These Marbled Tahini Cookies have got to be the most sophisticated Christmas cookies we have ever baked! Any foodie will have seen them all over IG, and of course I had to give them a try. @susanspungen‘s recipes for @nytcooking have really turned Christmas baking on its head and we are so here for it! How elegant are these? And let me tell you, they are delicious! Not too sweet, with a hint of nutty tahini and a beautiful soft crumb. Black tahini isn’t readily available, but you can order it online fairly easily. I’ve gone for a coating of black sesame seeds but you can also use black sanding sugar if you like a sweeter cookie.
Way to liven up your cookie swap!
3 cups/385 grams all-purpose flour, plus more for dusting
1 ½ teaspoons kosher salt½ teaspoon baking powderCooking spray
1 cup/225 grams unsalted butter (2 sticks), softened
1 cup/125 grams unsifted confectioners’ sugar
1 large egg, at room temperature, plus 1 egg white
1 teaspoon vanilla extract
¼ cup/115 g plain tahini
3 tablespoons black tahini
¼ cup/50 grams coarse black sanding sugar (optional)
In a medium bowl, whisk to combine 3 cups flour, the salt and baking powder; set aside. Coat a small loaf pan with cooking spray, then line with plastic wrap, tucking it into the corners and leaving plenty of overhang. Set aside.
In the bowl of a stand mixer fitted with the paddle attachment, cream together butter and confectioners’ sugar on medium-high speed until fluffy, 2 to 3 minutes, scraping bowl as needed. Add the large egg and the vanilla; beat on medium-high until combined, about 2 minutes, scraping the bowl as needed.
Add flour mixture; beat on low speed until combined; then increase speed to medium and beat until dough starts to clump together, scraping bowl as needed.
Remove dough from bowl, knead lightly and form into a fat log. Using a bench scraper or knife, cut into two pieces, one about 1/3 of the dough, and the other 2/3 of the dough. Return the larger piece to the bowl, add the plain tahini, and beat on medium speed until fully combined. Remove from bowl and set aside. Add the smaller piece and the black tahini to the bowl and beat on medium speed until fully combined.
On a generously floured surface, using a bench scraper or a knife, cut the white dough in half. Pat half the white dough into a 5-inch square. Cut the black dough in half, then pat half the black dough on top of the flattened white dough to match dimensions.

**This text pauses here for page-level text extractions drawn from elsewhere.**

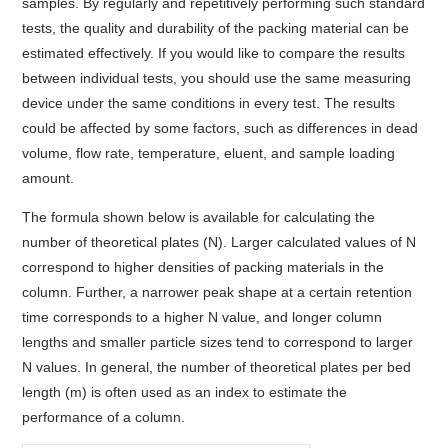
samples. By regularly and repetitively performing such standard
tests, the quality and durability of the packing material can be
estimated effectively. If you would like to compare the results
between individual tests, you should use the same measuring
device under the same conditions in every test. The results
could be affected by some factors, such as differences in dead
volume, flow rate, temperature, eluent, and sample loading
amount.
The formula shown below is available for calculating the
number of theoretical plates (N). Larger calculated values of N
correspond to higher densities of packing materials in the
column. Further, a narrower peak shape at a certain retention
time corresponds to a higher N value, and longer column
lengths and smaller particle sizes tend to correspond to larger
N values. In general, the number of theoretical plates per bed
length (m) is often used as an index to estimate the
performance of a column.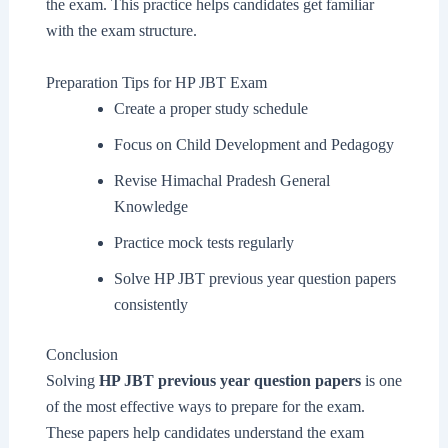
the exam. This practice helps candidates get familiar
with the exam structure.
Preparation Tips for HP JBT Exam
Create a proper study schedule
Focus on Child Development and Pedagogy
Revise Himachal Pradesh General
Knowledge
Practice mock tests regularly
Solve HP JBT previous year question papers
consistently
Conclusion
Solving
HP JBT previous year question papers
is one
of the most effective ways to prepare for the exam.
These papers help candidates understand the exam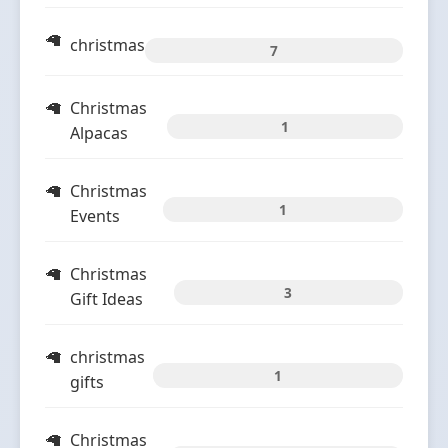
christmas
7
Christmas
1
Alpacas
Christmas
1
Events
Christmas
3
Gift Ideas
christmas
1
gifts
Christmas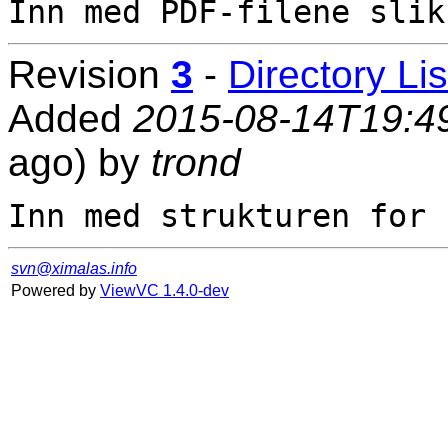
Revision
3
-
Directory Lis
Added
2015-08-14T19:4
ago) by
trond
svn@ximalas.info
Powered by
ViewVC 1.4.0-dev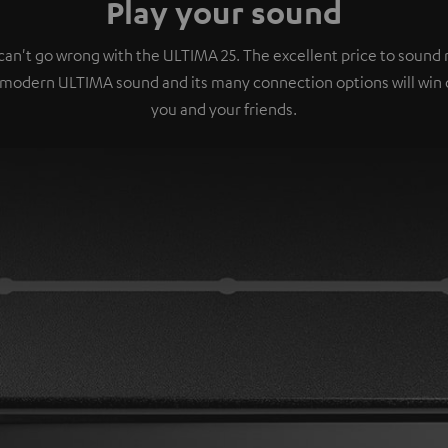
Play your sound
can't go wrong with the ULTIMA 25. The excellent price to sound r
 modern ULTIMA sound and its many connection options will win 
you and your friends.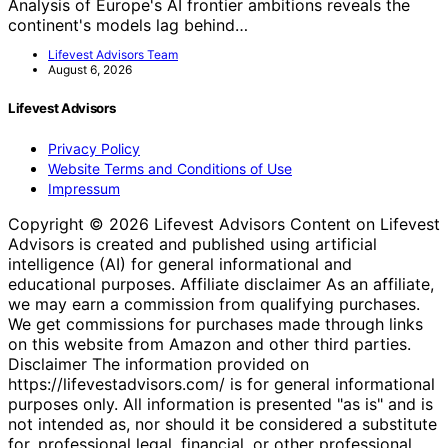
Analysis of Europe's AI frontier ambitions reveals the
continent's models lag behind…
Lifevest Advisors Team
August 6, 2026
Lifevest Advisors
Privacy Policy
Website Terms and Conditions of Use
Impressum
Copyright © 2026 Lifevest Advisors Content on Lifevest
Advisors is created and published using artificial
intelligence (AI) for general informational and
educational purposes. Affiliate disclaimer As an affiliate,
we may earn a commission from qualifying purchases.
We get commissions for purchases made through links
on this website from Amazon and other third parties.
Disclaimer The information provided on
https://lifevestadvisors.com/ is for general informational
purposes only. All information is presented "as is" and is
not intended as, nor should it be considered a substitute
for, professional legal, financial, or other professional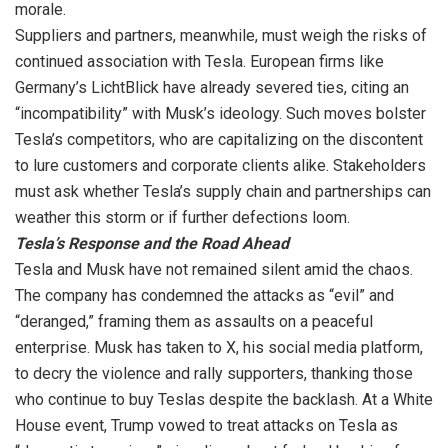
morale.
Suppliers and partners, meanwhile, must weigh the risks of
continued association with Tesla. European firms like
Germany’s LichtBlick have already severed ties, citing an
“incompatibility” with Musk’s ideology. Such moves bolster
Tesla’s competitors, who are capitalizing on the discontent
to lure customers and corporate clients alike. Stakeholders
must ask whether Tesla’s supply chain and partnerships can
weather this storm or if further defections loom.
Tesla’s Response and the Road Ahead
Tesla and Musk have not remained silent amid the chaos.
The company has condemned the attacks as “evil” and
“deranged,” framing them as assaults on a peaceful
enterprise. Musk has taken to X, his social media platform,
to decry the violence and rally supporters, thanking those
who continue to buy Teslas despite the backlash. At a White
House event, Trump vowed to treat attacks on Tesla as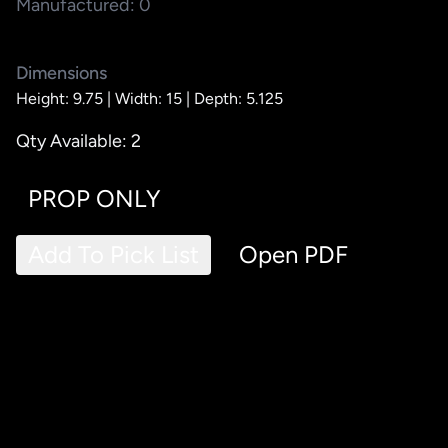
Manufactured: 0
Dimensions
Height: 9.75 |
Width: 15 |
Depth: 5.125
Qty Available: 2
PROP ONLY
Add To Pick List
Open PDF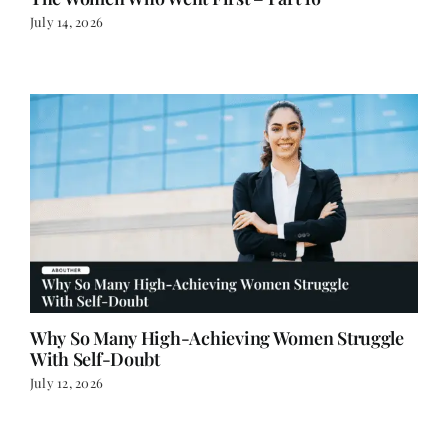
July 14, 2026
Why So Many High-Achieving Women Struggle
With Self-Doubt
July 12, 2026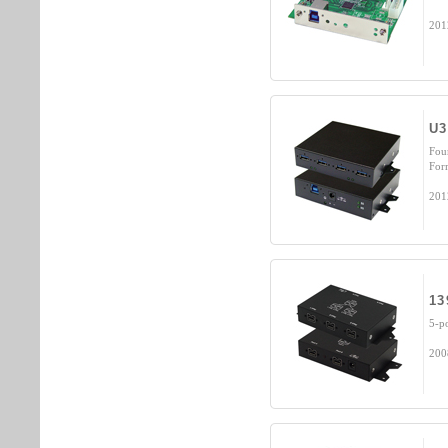
201
U3
Fou
For
201
13
5-p
200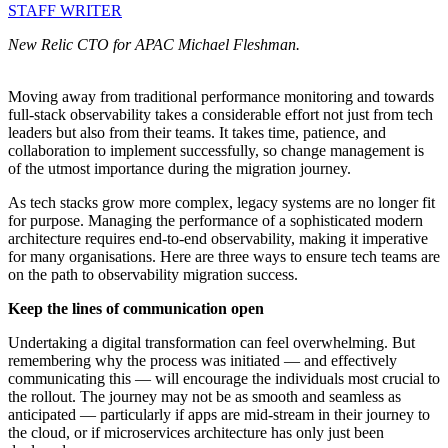
STAFF WRITER
New Relic CTO for APAC Michael Fleshman.
Moving away from traditional performance monitoring and towards
full-stack observability takes a considerable effort not just from tech
leaders but also from their teams. It takes time, patience, and
collaboration to implement successfully, so change management is
of the utmost importance during the migration journey.
As tech stacks grow more complex, legacy systems are no longer fit
for purpose. Managing the performance of a sophisticated modern
architecture requires end-to-end observability, making it imperative
for many organisations. Here are three ways to ensure tech teams are
on the path to observability migration success.
Keep the lines of communication open
Undertaking a digital transformation can feel overwhelming. But
remembering why the process was initiated — and effectively
communicating this — will encourage the individuals most crucial to
the rollout. The journey may not be as smooth and seamless as
anticipated — particularly if apps are mid-stream in their journey to
the cloud, or if microservices architecture has only just been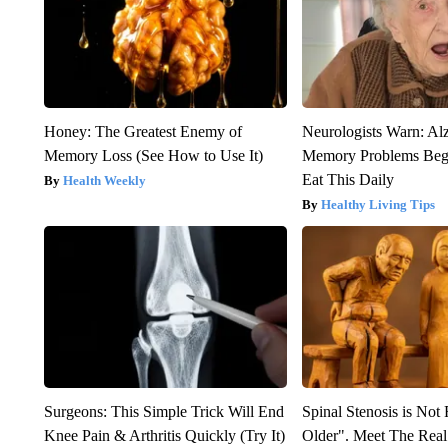
Honey: The Greatest Enemy of
Neurologists Warn: Al
Memory Loss (See How to Use It)
Memory Problems Be
Eat This Daily
Health Weekly
Healthy Living Tips
Surgeons: This Simple Trick Will End
Spinal Stenosis is Not
Knee Pain & Arthritis Quickly (Try It)
Older". Meet The Rea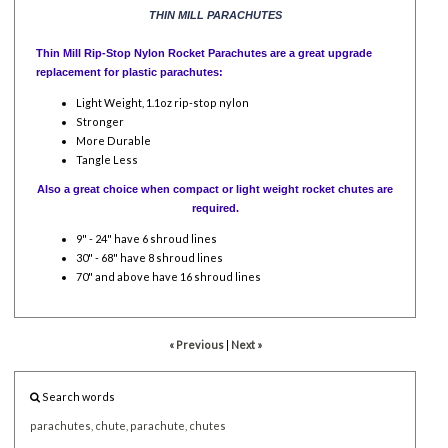
THIN MILL PARACHUTES
Thin Mill Rip-Stop Nylon Rocket Parachutes are a great upgrade
replacement for plastic parachutes:
Light Weight, 1.1oz rip-stop nylon
Stronger
More Durable
Tangle Less
Also a great choice when compact or light weight rocket chutes are
required.
9" - 24" have 6 shroud lines
30" - 68" have 8 shroud lines
70" and above have 16 shroud lines
« Previous
|
Next »
Search words
parachutes,
chute,
parachute,
chutes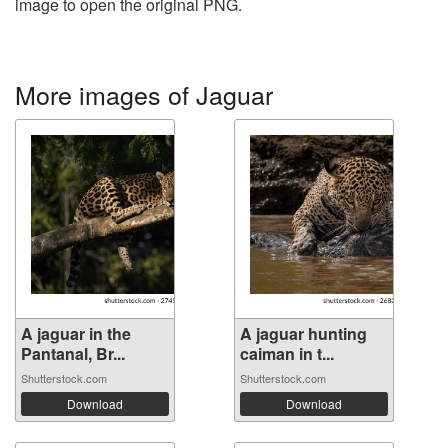
image to open the original PNG.
More images of Jaguar
A jaguar in the
A jaguar hunting
Pantanal, Br...
caiman in t...
Shutterstock.com
Shutterstock.com
Download
Download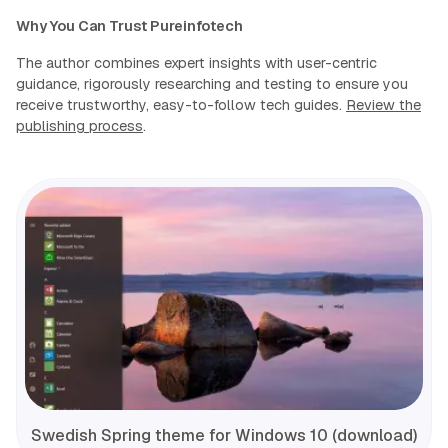
Why You Can Trust Pureinfotech
The author combines expert insights with user-centric
guidance, rigorously researching and testing to ensure you
receive trustworthy, easy-to-follow tech guides.
Review the
publishing process
.
Swedish Spring theme for Windows 10 (download)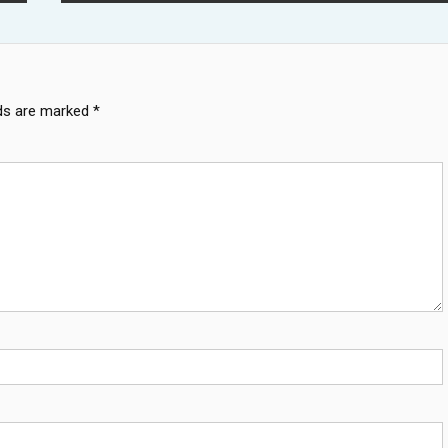
lds are marked
*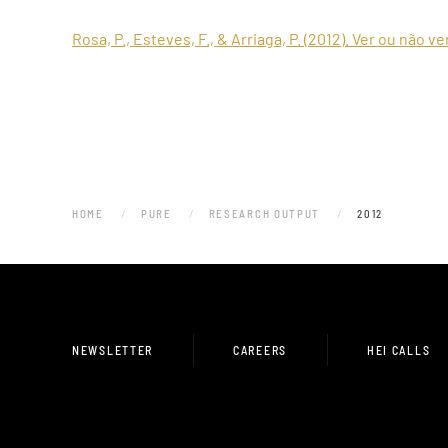
Rosa, P., Esteves, F., & Arriaga, P. (2012). Ver ou não v
HOME
PURE
RESEARCH OUTPUT
2012
NEWSLETTER
CAREERS
HEI CALLS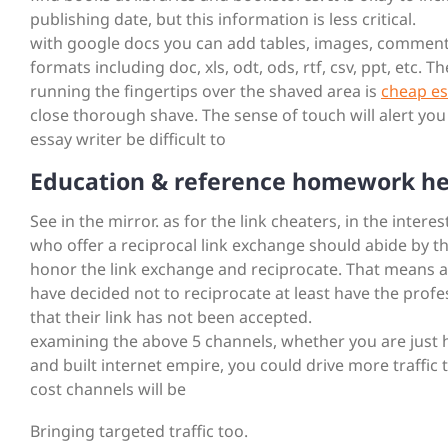
publishing date, but this information is less critical.
with google docs you can add tables, images, comments,
formats including doc, xls, odt, ods, rtf, csv, ppt, etc. Th
running the fingertips over the shaved area is
cheap es
close thorough shave. The sense of touch will alert yo
essay writer be difficult to
Education & reference homework he
See in the mirror. as for the link cheaters, in the inter
who offer a reciprocal link exchange should abide by t
honor the link exchange and reciprocate. That means addi
have decided not to reciprocate at least have the profe
that their link has not been accepted.
examining the above 5 channels, whether you are just h
and built internet empire, you could drive more traffic 
cost channels will be
Bringing targeted traffic too.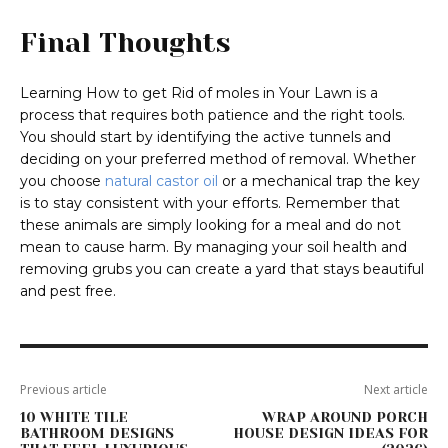
Final Thoughts
Learning How to get Rid of moles in Your Lawn is a
process that requires both patience and the right tools.
You should start by identifying the active tunnels and
deciding on your preferred method of removal. Whether
you choose
natural castor oil
or a mechanical trap the key
is to stay consistent with your efforts. Remember that
these animals are simply looking for a meal and do not
mean to cause harm. By managing your soil health and
removing grubs you can create a yard that stays beautiful
and pest free.
Previous article
Next article
10 WHITE TILE
WRAP AROUND PORCH
BATHROOM DESIGNS
HOUSE DESIGN IDEAS FOR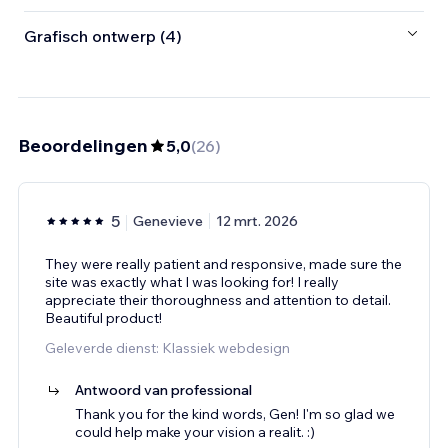
Grafisch ontwerp (4)
Beoordelingen
5,0
(
26
)
5
Genevieve
12 mrt. 2026
They were really patient and responsive, made sure the
site was exactly what I was looking for! I really
appreciate their thoroughness and attention to detail.
Beautiful product!
Geleverde dienst: Klassiek webdesign
Antwoord van professional
Thank you for the kind words, Gen! I'm so glad we
could help make your vision a realit. :)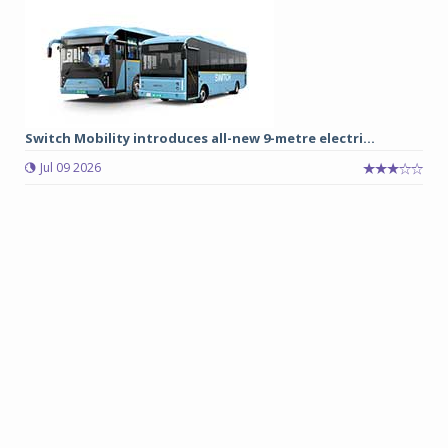
Switch Mobility introduces all-new 9-metre electri...
Jul 09 2026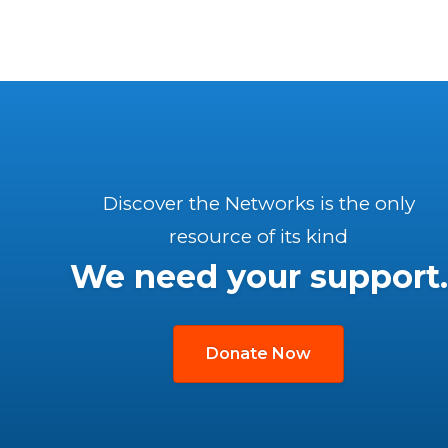
Discover the Networks is the only
resource of its kind
We need your support.
Donate Now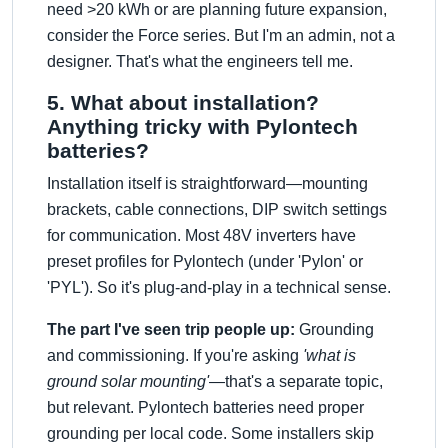
need >20 kWh or are planning future expansion,
consider the Force series. But I'm an admin, not a
designer. That's what the engineers tell me.
5. What about installation?
Anything tricky with Pylontech
batteries?
Installation itself is straightforward—mounting
brackets, cable connections, DIP switch settings
for communication. Most 48V inverters have
preset profiles for Pylontech (under 'Pylon' or
'PYL'). So it's plug-and-play in a technical sense.
The part I've seen trip people up:
Grounding
and commissioning. If you're asking
'what is
ground solar mounting'
—that's a separate topic,
but relevant. Pylontech batteries need proper
grounding per local code. Some installers skip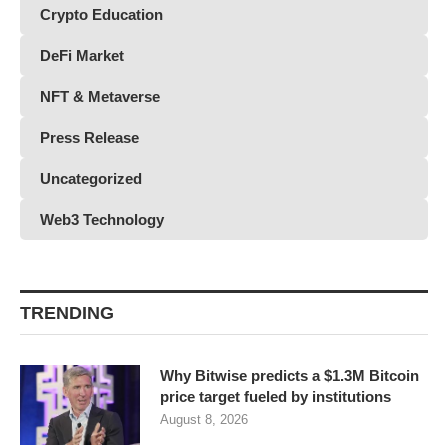
Crypto Education
DeFi Market
NFT & Metaverse
Press Release
Uncategorized
Web3 Technology
TRENDING
Why Bitwise predicts a $1.3M Bitcoin
price target fueled by institutions
August 8, 2026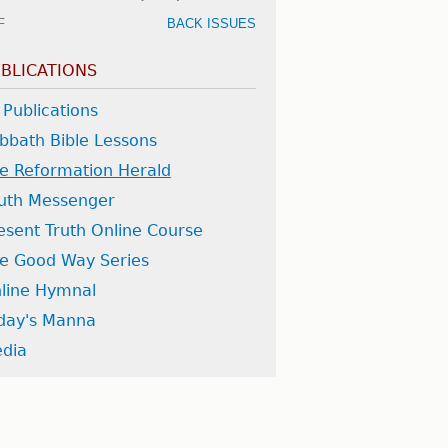
F
BACK ISSUES
BLICATIONS
l Publications
bbath Bible Lessons
e Reformation Herald
uth Messenger
esent Truth Online Course
e Good Way Series
line Hymnal
day's Manna
dia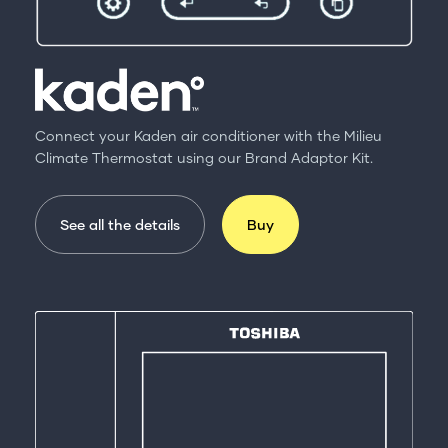
Connect your Kaden air conditioner with the Milieu
Climate Thermostat using our Brand Adaptor Kit.
See all the details
Buy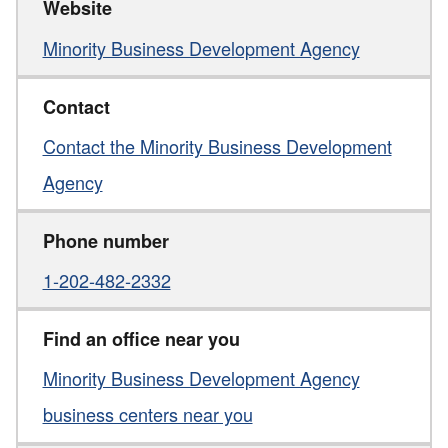
Website
Minority Business Development Agency
Contact
Contact the Minority Business Development
Agency
Phone number
1-202-482-2332
Find an office near you
Minority Business Development Agency
business centers near you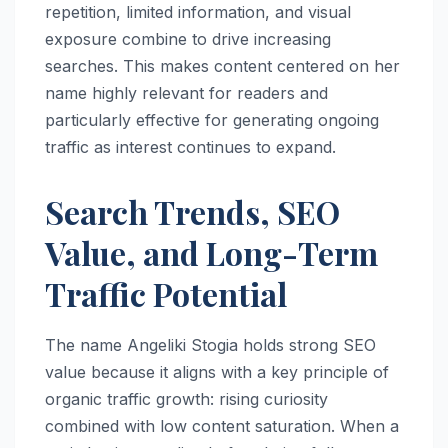
repetition, limited information, and visual
exposure combine to drive increasing
searches. This makes content centered on her
name highly relevant for readers and
particularly effective for generating ongoing
traffic as interest continues to expand.
Search Trends, SEO
Value, and Long-Term
Traffic Potential
The name Angeliki Stogia holds strong SEO
value because it aligns with a key principle of
organic traffic growth: rising curiosity
combined with low content saturation. When a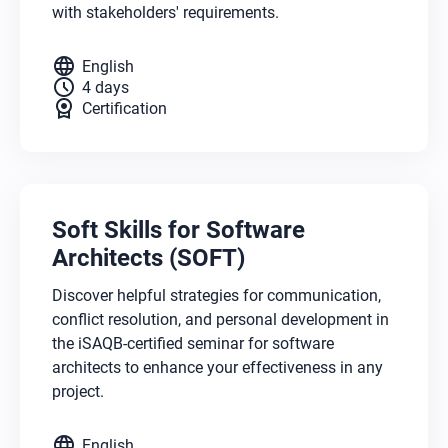
with stakeholders' requirements.
language
English
schedule
4 days
license
Certification
Soft Skills for Software
Architects (SOFT)
Discover helpful strategies for communication,
conflict resolution, and personal development in
the iSAQB-certified seminar for software
architects to enhance your effectiveness in any
project.
language
English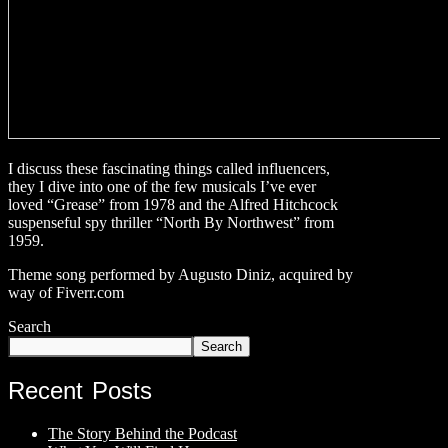
I discuss these fascinating things called influencers,
they I dive into one of the few musicals I’ve ever
loved “Grease” from 1978 and the Alfred Hitchcock
suspenseful spy thriller “North By Northwest” from
1959.
Theme song performed by Augusto Diniz, acquired by
way of Fiverr.com
Search
Search
Recent Posts
The Story Behind the Podcast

Repeat with remaining white dough, then black dough, so you have four alternating layers of white dough and black dough. Cut in half crosswise, and gently knead and roll one piece to marble the two colors together. Repeat with the second piece of dough. Stack both pieces of dough together (they should be fairly soft at this point, so be gentle), and briefly knead the pieces together to form one dough.
Press dough into prepared pan, and fold the plastic wrap over the top to seal. Gently press down to even out the surface as much as possible. Chill until firm, preferably overnight, or at least a few hours and up to 3 days ahead, or freeze up to 3 months.
Heat oven to 325 degrees F (160 C). Beat the egg white with 1 teaspoon water to thin it out. Spread the sanding sugar out on a small baking sheet. Remove the block of dough from the loaf pan and unwrap it. Trim the slanted sides and the top if you want them really square. Very lightly brush the outside of the block with the egg white mixture. Press the block firmly to coat all sides (except the ends) with the sugar, sprinkling and pressing it on to cover any bare spots.
Cut the block into barely 1/4-inch-thick slices, and lay them out 1 inch apart on two parchment- or silicone mat-lined baking sheets. Freeze until firm, about 10 minutes.
Bake until cookies are golden underneath, 14 to 16 minutes. Let cool a few minutes on the baking sheets, then transfer cookies to wire racks to cool completely. Cookies will keep in an airtight container at room temperature up to 1 week.